Dear Writer’s Block,
It’s not you, it’s me. See how much our relationship has put a strain on my performance? I’m writing in clichés. This is sillier than a monkey on a unicycle.
Anyway, enough with the clichés and similes. I’m done. I feel unhappy with our relationship. It just weighs me down and makes me feel guilty and unproductive. This novel I’m writing will not finish by itself. You know it, I know it. I’m sure the strangers on the internet who will read this break up letter will agree with me.
It’s been my dream to publish a novel, ever since I was 12 years old. I am 24 now. I have written a lot of material, and I’m proud of that. After all, my blog is called “Emily Writes A lot”, not “Emily Never Writes”.
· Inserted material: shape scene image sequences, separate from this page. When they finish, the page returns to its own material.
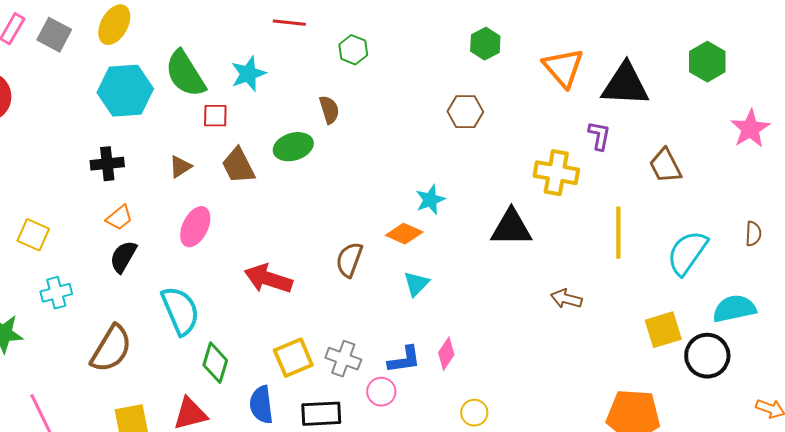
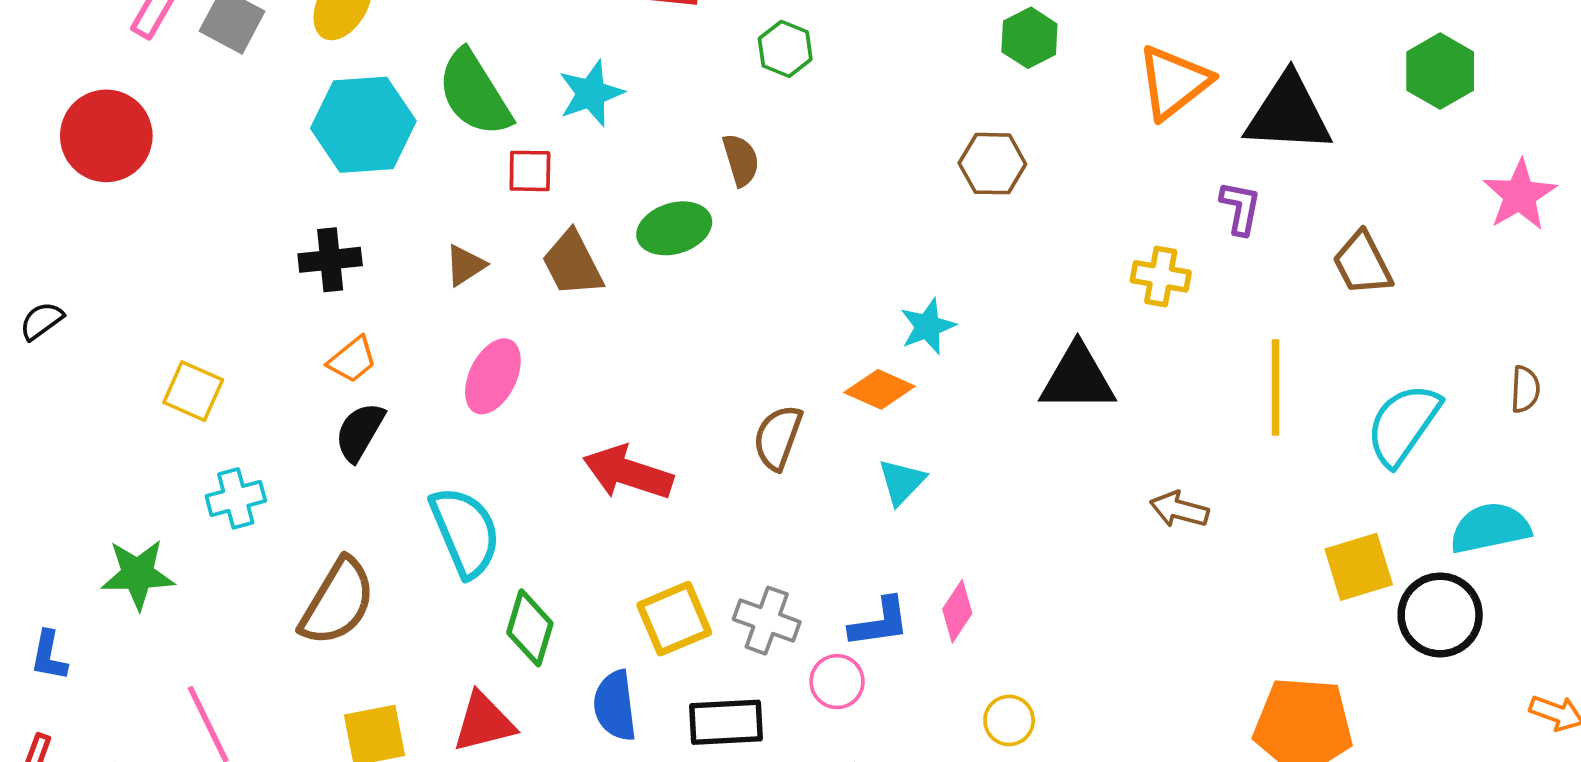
orange triangle: (563, 68) -> (1174, 82), turned 33
yellow cross: (556, 173) -> (1161, 276), size x0.7

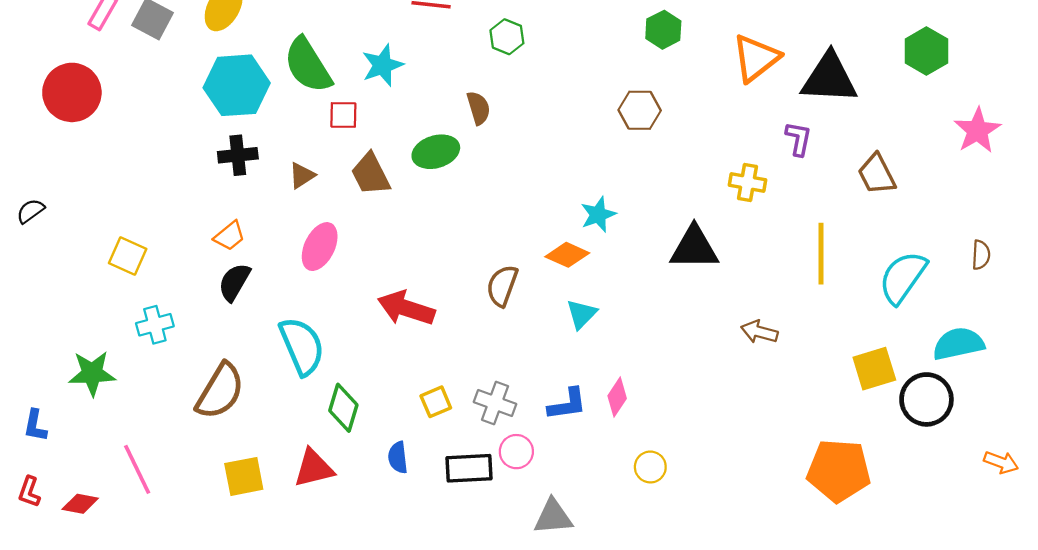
black cross: (330, 260) -> (238, 155), moved
yellow square: (674, 619) -> (436, 402), size x0.7
pink circle: (837, 682) -> (516, 452), moved
blue semicircle: (615, 706) -> (398, 458), size x0.7

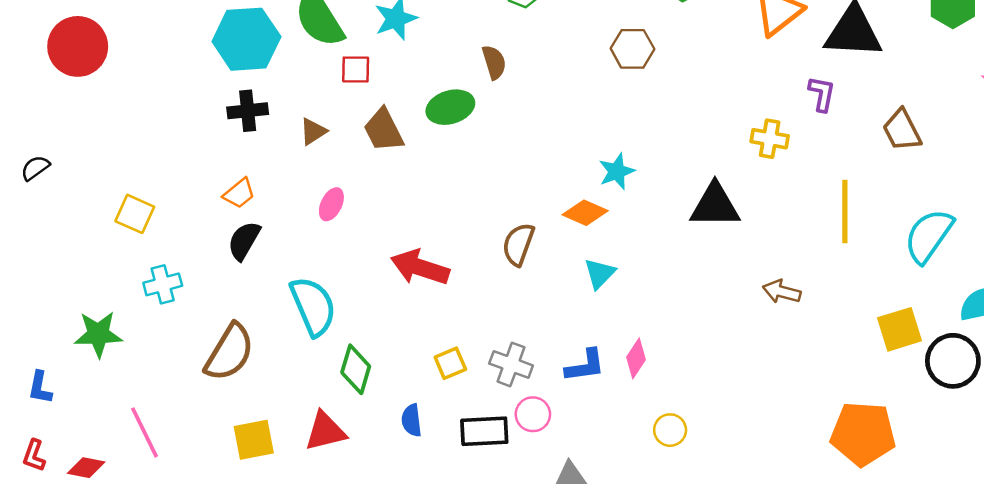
brown hexagon: (640, 110) -> (632, 49), moved
pink ellipse: (320, 247) -> (331, 204), size x0.7

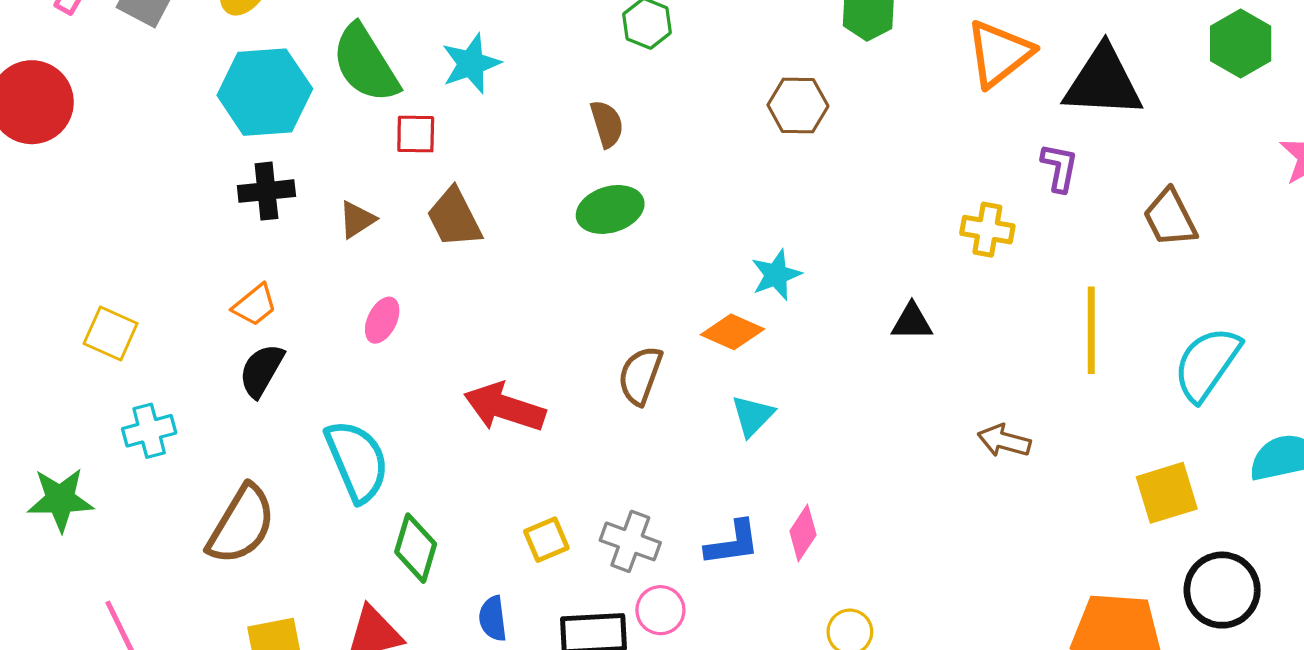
green ellipse: (450, 107) -> (610, 209), moved
black triangle: (715, 205) -> (912, 322), size x0.6
black circle: (953, 361) -> (1222, 590), moved

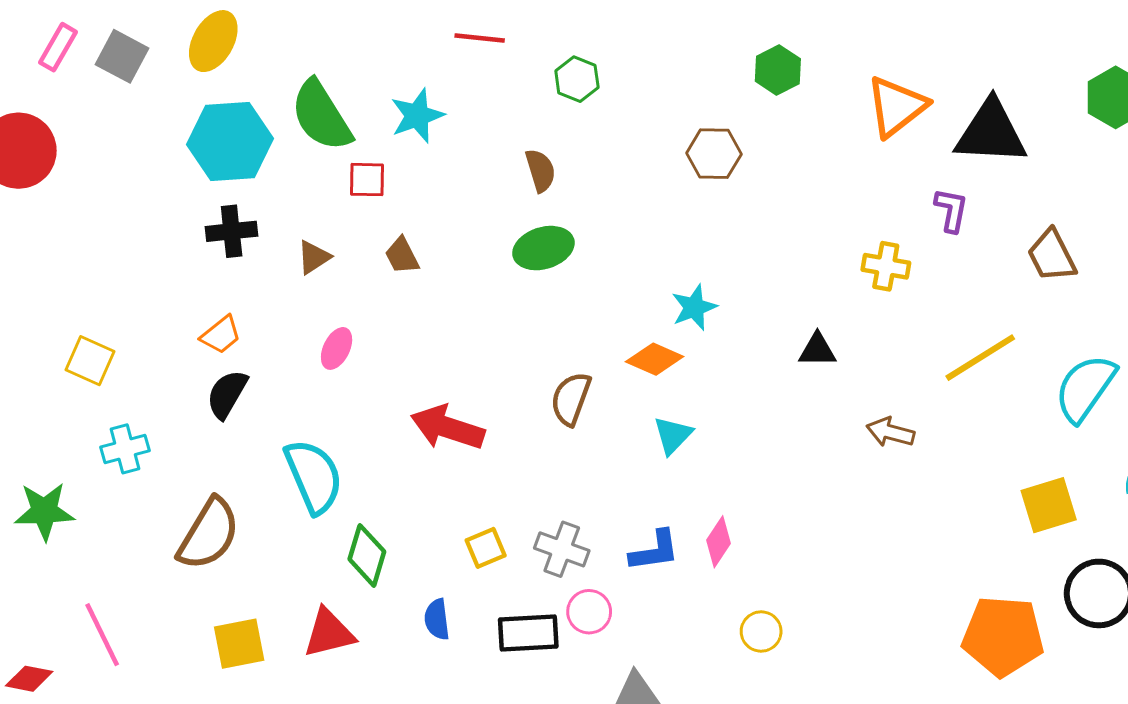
brown trapezoid: (454, 218) -> (402, 256), size x0.7
yellow line: (1091, 330) -> (980, 358), turned 58
brown arrow: (1004, 441) -> (890, 432), moved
Granted, I have done a lot of writing projects outside of my novel, which is one of the reasons why my novel has been pushed back. However, it’s not like I don’t think about my writing all the time. I literally think about it all the time. Well that, Pokémon, and what I want to eat for lunch.
However, you have blocked me from pursuing my goals. Every time I get to the computer, after my head was flowing like a waterfall with ideas, you tell me “You have no ideas! I’m going to make you forget everything! Here, watch some YouTube videos while you try to ‘work’. Oh wait, an hour’s gone and you wasted 60 minutes of your life on YouTube, again, you sad little college grad.”
I’m done with that. I am pulling the plug. Cutting the rope. Showing you the door. Do I need to go on? How many ways can I say that we’ve broken up?
We are done. Goodbye. Au Revoir. Sayonara. Aidios. Aloha.